The first step is to find the nominal surface speed for the combination of tool and material. The tool manufacturer will typically have a range of surface speeds to choose from. It’s important to recognize that the provided ranges are usually quite large, as it’s meant to cover all conditions a tool may face, like a low-rigidity cut on a commodity machine, all the way to a high-performance cut in a premier machine tool. For starters, I usually just pick the number right in the middle.

Machine limits

After we have a first pass, we should consider machine limits. For example, is the calculated rpm over my maximum spindle speed? Do I have appropriate power/torque at that rpm to perform the cut I planned? If the toolholder arrangement is heavy, long or both, the machine tool may have a specific rpm range it should not to exceed with that combination. You should now adjust your first pass number up or down to get into a better power range and/or adjust (likely down) to accommodate those machine specific limitations.

Toolholder limits

With a new rpm number in hand, let’s now consider the toolholder itself. All toolholders will have some maximum guaranteed balance rating, say G2.5 at 10,000 rpm. If your current rpm is outside the desired level of balance, you will need to adjust rpm down. You could also balance the assembly via drilling or balance rings to satisfy the ideal rpm you wish to use for that cut. If resources permit, you may also wish to introduce harmonic measurements (for example, tap testing).

Tap testing?

You may ask, “Why not just tap test in the first place?” In my experience, tap testing works great, but it lacks some recognition of the broader system if you take the results as is. For example, it may suggest an rpm which fits the stiffness of the system, but may be outside of a safe rpm range for tool wear, balance, maximum spindle speeds, tool moment and so on. Therefore, I recognize it as an aid to better inform your decision on the best possible solution, but maybe not immediately the best solution in every case. If you have access to a tap tester, use it, but then compare the results with all the other known constraints as appropriate.

Verification

As a last bit of sanity, with the carefully chosen rpm which satisfies as many of the above-mentioned conditions as possible, you will want to reconfirm the surface feet per minute (sfm) of the tool at that rpm and compare this back to the cutting tool manufactures recommendations. As we’ve written before about tool life, too low of an sfm (cold) puts you at risk for built up edge in certain materials, and too high (hot) risks accelerated wear. At the very least, you will be able to know the risks prior to cutting and plan for them, even if further rpm adjustment isn’t desired.

Send it (carefully)

At this point you’ve settled on a “best case” rpm and it’s time to cut. Through all of that careful study, you may have an rpm that will hum along perfectly or at worst, it will be functional. The power of this exercise, though, is that by means of your study you will know very well where your left and right bounds exist. If you hear the cut and it sounds rough, and you have some room within the above parameters, you can confidently turn the rpm knob ±10% at a time until you’ve reached the solution the system likes. If you run out of safe space in the rpm range due to limits in any of the above limits, then you know confidently that the problem should be addressed via chip load or depth of cut, which saves troubleshooting effort.

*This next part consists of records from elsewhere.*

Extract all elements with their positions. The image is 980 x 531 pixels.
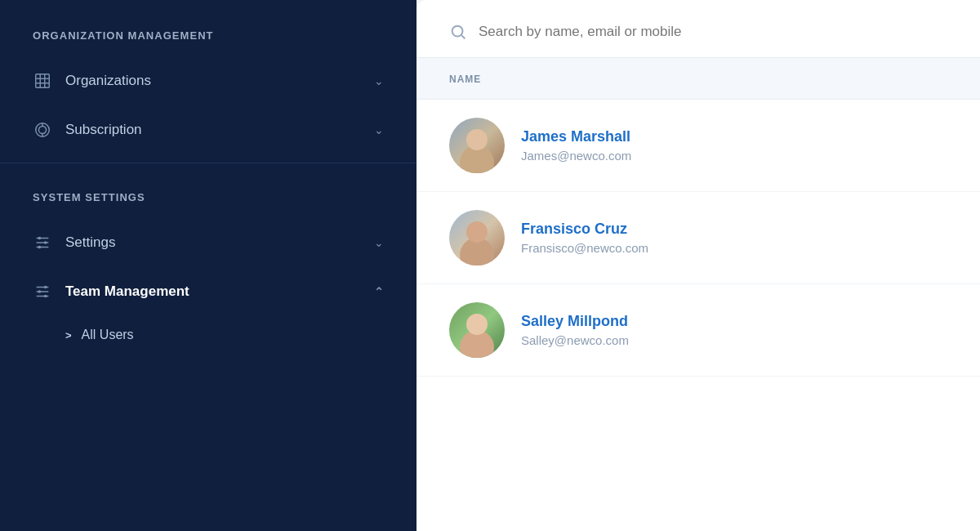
main-content: NAME James Marshall James@newco.com Fran… xyxy=(416,0,980,531)
search-input[interactable] xyxy=(479,24,947,40)
user-row[interactable]: Salley Millpond Salley@newco.com xyxy=(416,284,980,377)
team-management-chevron-up: ⌃ xyxy=(374,285,384,298)
subscription-icon xyxy=(33,120,52,140)
settings-icon xyxy=(33,233,52,252)
user-email: Fransisco@newco.com xyxy=(521,241,648,255)
user-name: Fransisco Cruz xyxy=(521,221,648,238)
svg-rect-0 xyxy=(36,74,50,88)
avatar xyxy=(449,118,505,173)
settings-label: Settings xyxy=(65,234,361,251)
sidebar-item-organizations[interactable]: Organizations ⌄ xyxy=(0,56,416,105)
sidebar-item-team-management[interactable]: Team Management ⌃ xyxy=(0,267,416,316)
avatar xyxy=(449,302,505,358)
sidebar-section-2-title: SYSTEM SETTINGS xyxy=(0,172,416,218)
sidebar-item-settings[interactable]: Settings ⌄ xyxy=(0,218,416,267)
svg-point-21 xyxy=(452,26,463,37)
name-column-header: NAME xyxy=(449,74,481,85)
settings-chevron: ⌄ xyxy=(374,236,384,249)
building-icon xyxy=(33,71,52,91)
sidebar-divider xyxy=(0,163,416,163)
avatar xyxy=(449,210,505,266)
subscription-label: Subscription xyxy=(65,122,361,138)
subscription-chevron: ⌄ xyxy=(374,123,384,136)
search-bar xyxy=(416,0,980,58)
user-info: Fransisco Cruz Fransisco@newco.com xyxy=(521,221,648,255)
all-users-label: All Users xyxy=(82,328,134,342)
svg-point-20 xyxy=(44,295,47,298)
user-row[interactable]: James Marshall James@newco.com xyxy=(416,100,980,192)
organizations-label: Organizations xyxy=(65,73,361,89)
sidebar-section-1-title: ORGANIZATION MANAGEMENT xyxy=(0,0,416,56)
svg-point-19 xyxy=(38,290,42,293)
user-list: James Marshall James@newco.com Fransisco… xyxy=(416,100,980,531)
sidebar-item-subscription[interactable]: Subscription ⌄ xyxy=(0,105,416,154)
sidebar-sub-item-all-users[interactable]: > All Users xyxy=(0,316,416,354)
user-name: James Marshall xyxy=(521,128,631,145)
search-icon xyxy=(449,23,467,41)
svg-point-14 xyxy=(38,246,42,249)
user-name: Salley Millpond xyxy=(521,313,629,330)
user-info: Salley Millpond Salley@newco.com xyxy=(521,313,629,347)
user-email: Salley@newco.com xyxy=(521,333,629,347)
user-row[interactable]: Fransisco Cruz Fransisco@newco.com xyxy=(416,192,980,284)
sidebar: ORGANIZATION MANAGEMENT Organizations ⌄ … xyxy=(0,0,416,531)
team-icon xyxy=(33,282,52,301)
svg-point-12 xyxy=(38,237,42,240)
table-header: NAME xyxy=(416,58,980,100)
user-info: James Marshall James@newco.com xyxy=(521,128,631,163)
organizations-chevron: ⌄ xyxy=(374,74,384,87)
all-users-chevron: > xyxy=(65,329,72,341)
svg-point-6 xyxy=(38,126,46,133)
svg-point-13 xyxy=(44,241,47,244)
svg-line-22 xyxy=(461,35,465,38)
svg-point-18 xyxy=(44,286,47,289)
team-management-label: Team Management xyxy=(65,283,361,300)
user-email: James@newco.com xyxy=(521,149,631,163)
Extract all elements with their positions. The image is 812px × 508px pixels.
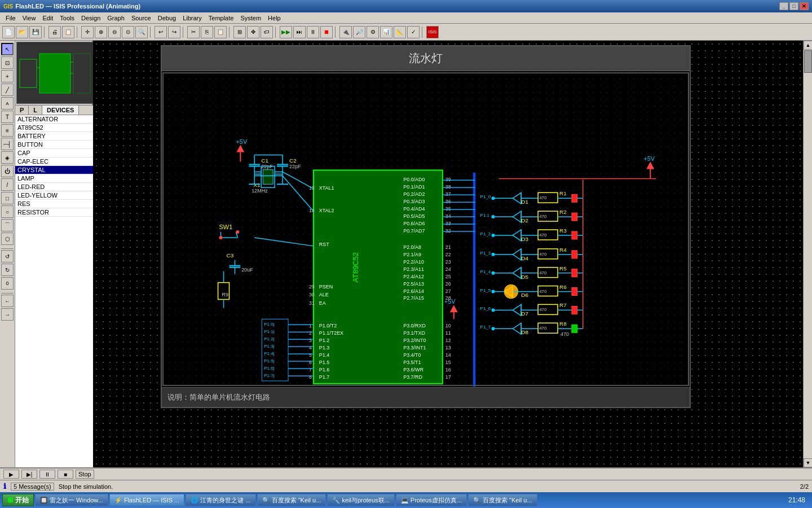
- tab-devices[interactable]: DEVICES: [42, 106, 79, 115]
- pin-tool[interactable]: ─┤: [1, 138, 14, 150]
- block-select[interactable]: ⊞: [233, 26, 246, 38]
- arc-tool[interactable]: ⌒: [1, 219, 14, 231]
- maximize-button[interactable]: □: [789, 2, 798, 10]
- menu-help[interactable]: Help: [264, 14, 284, 23]
- wire-tool[interactable]: ╱: [1, 84, 14, 96]
- pause-button[interactable]: ⏸: [307, 26, 319, 38]
- menu-edit[interactable]: Edit: [39, 14, 56, 23]
- move-button[interactable]: ✥: [247, 26, 259, 38]
- comp-battery[interactable]: BATTERY: [15, 132, 95, 141]
- step-forward-button[interactable]: ▶|: [21, 470, 37, 479]
- stop-anim-button[interactable]: ■: [58, 470, 73, 479]
- open-button[interactable]: 📂: [16, 26, 28, 38]
- step-button[interactable]: ⏭: [293, 26, 306, 38]
- redo-button[interactable]: ↪: [168, 26, 180, 38]
- pan-left[interactable]: ←: [1, 295, 14, 307]
- cut-button[interactable]: ✂: [187, 26, 200, 38]
- menu-template[interactable]: Template: [205, 14, 237, 23]
- comp-lamp[interactable]: LAMP: [15, 174, 95, 183]
- close-button[interactable]: ✕: [800, 2, 809, 10]
- copy-button[interactable]: ⎘: [201, 26, 213, 38]
- power-tool[interactable]: ⏻: [1, 165, 14, 177]
- new-button[interactable]: 📄: [2, 26, 15, 38]
- export-button[interactable]: 📋: [62, 26, 74, 38]
- select-tool[interactable]: ↖: [1, 43, 14, 55]
- comp-at89c52[interactable]: AT89C52: [15, 124, 95, 132]
- port-tool[interactable]: ◈: [1, 151, 14, 164]
- comp-cap-elec[interactable]: CAP-ELEC: [15, 157, 95, 166]
- menu-tools[interactable]: Tools: [56, 14, 78, 23]
- bus-tool[interactable]: ≡: [1, 124, 14, 137]
- play-button[interactable]: ▶: [3, 470, 19, 479]
- pcb-button[interactable]: 📐: [394, 26, 406, 38]
- zoom-fit-button[interactable]: ⊙: [122, 26, 134, 38]
- search-button[interactable]: 🔎: [353, 26, 365, 38]
- label-tool[interactable]: A: [1, 97, 14, 110]
- canvas-area[interactable]: 流水灯 +5V: [93, 41, 812, 467]
- menu-debug[interactable]: Debug: [155, 14, 179, 23]
- extra-btn[interactable]: ISIS: [426, 26, 439, 38]
- drc-button[interactable]: ✓: [407, 26, 420, 38]
- stop-button[interactable]: ⏹: [320, 26, 333, 38]
- text-tool[interactable]: T: [1, 111, 14, 123]
- component-tool[interactable]: ⊡: [1, 56, 14, 69]
- rotate-cw[interactable]: ↻: [1, 264, 14, 276]
- property-button[interactable]: ⚙: [367, 26, 379, 38]
- pause-button[interactable]: ⏸: [39, 470, 55, 479]
- menu-source[interactable]: Source: [128, 14, 155, 23]
- menu-system[interactable]: System: [237, 14, 264, 23]
- scroll-down-button[interactable]: ▼: [804, 458, 812, 467]
- pan-right[interactable]: →: [1, 308, 14, 321]
- menu-library[interactable]: Library: [179, 14, 205, 23]
- scroll-thumb-v[interactable]: [804, 50, 812, 73]
- line-tool[interactable]: /: [1, 178, 14, 191]
- comp-button[interactable]: BUTTON: [15, 141, 95, 149]
- comp-alternator[interactable]: ALTERNATOR: [15, 115, 95, 124]
- taskbar-item-6[interactable]: 💻 Proteus虚拟仿真...: [396, 494, 467, 506]
- tag-button[interactable]: 🏷: [261, 26, 273, 38]
- tab-p[interactable]: P: [15, 106, 29, 115]
- zoom-in-button[interactable]: ⊕: [95, 26, 107, 38]
- taskbar-item-4[interactable]: 🔍 百度搜索 "Keil u...: [257, 494, 326, 506]
- tab-l[interactable]: L: [29, 106, 42, 115]
- rotate-ccw[interactable]: ↺: [1, 250, 14, 262]
- bom-button[interactable]: 📊: [380, 26, 392, 38]
- svg-text:21: 21: [445, 244, 451, 250]
- taskbar-item-2[interactable]: ⚡ FlashLED — ISIS ...: [109, 494, 184, 506]
- comp-res[interactable]: RES: [15, 200, 95, 208]
- menu-view[interactable]: View: [19, 14, 39, 23]
- minimize-button[interactable]: _: [779, 2, 788, 10]
- menu-file[interactable]: File: [2, 14, 19, 23]
- comp-led-yellow[interactable]: LED-YELLOW: [15, 191, 95, 200]
- scroll-up-button[interactable]: ▲: [804, 41, 812, 50]
- crosshair-button[interactable]: ✛: [81, 26, 94, 38]
- vertical-scrollbar[interactable]: ▲ ▼: [803, 41, 812, 467]
- svg-text:P0.6/AD6: P0.6/AD6: [403, 221, 425, 226]
- print-button[interactable]: 🖨: [48, 26, 61, 38]
- comp-led-red[interactable]: LED-RED: [15, 183, 95, 191]
- comp-cap[interactable]: CAP: [15, 149, 95, 157]
- title-bar-controls[interactable]: _ □ ✕: [779, 2, 809, 10]
- undo-button[interactable]: ↩: [155, 26, 167, 38]
- taskbar-item-3[interactable]: 🌐 江青的身世之谜 ...: [186, 494, 255, 506]
- comp-crystal[interactable]: CRYSTAL: [15, 166, 95, 174]
- rect-tool[interactable]: □: [1, 192, 14, 204]
- taskbar-item-7[interactable]: 🔍 百度搜索 "Keil u...: [468, 494, 537, 506]
- zoom-area-button[interactable]: 🔍: [135, 26, 148, 38]
- menu-graph[interactable]: Graph: [104, 14, 128, 23]
- taskbar-item-1[interactable]: 🔲 雷之妖一 Window...: [35, 494, 108, 506]
- comp-resistor[interactable]: RESISTOR: [15, 208, 95, 217]
- netlist-button[interactable]: 🔌: [339, 26, 352, 38]
- circle-tool[interactable]: ○: [1, 205, 14, 218]
- menu-design[interactable]: Design: [78, 14, 104, 23]
- start-button[interactable]: ⊞ 开始: [2, 494, 34, 506]
- poly-tool[interactable]: ⬡: [1, 233, 14, 245]
- svg-point-269: [492, 253, 495, 256]
- simulate-button[interactable]: ▶▶: [280, 26, 292, 38]
- save-button[interactable]: 💾: [29, 26, 42, 38]
- paste-button[interactable]: 📋: [214, 26, 227, 38]
- stop-label-button[interactable]: Stop: [76, 470, 94, 479]
- taskbar-item-5[interactable]: 🔧 keil与proteus联...: [327, 494, 394, 506]
- zoom-out-button[interactable]: ⊖: [108, 26, 121, 38]
- junction-tool[interactable]: +: [1, 70, 14, 82]
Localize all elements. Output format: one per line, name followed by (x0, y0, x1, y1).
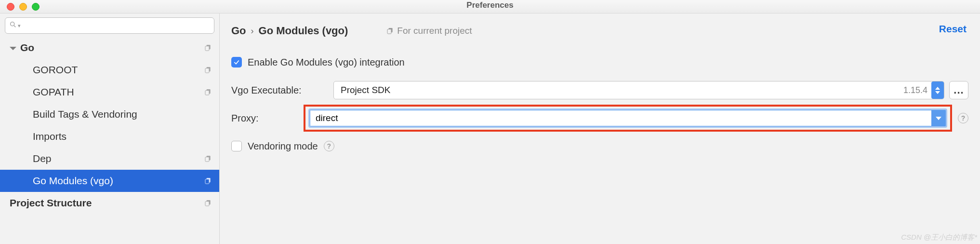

Finally, take a moment to recognize you won’t know if it’s perfect until you cut a part. While you’ve focused on choosing the best possible starting rpm for your cuts considering the tool, toolholder and machine, you also need to consider other parts of the overall machining system, including the part and how you’re holding it.

Despite our best-laid plans, things like part weaknesses, workholding constraints or other unforeseen issues may necessitate further tuning or a different approach entirely. So why take all this effort in the first place? In my experience, thoughtful choices at the onset will set you up for more success and a shortened path to the most optimized solution once cutter meets metal. So study up and cut confidently.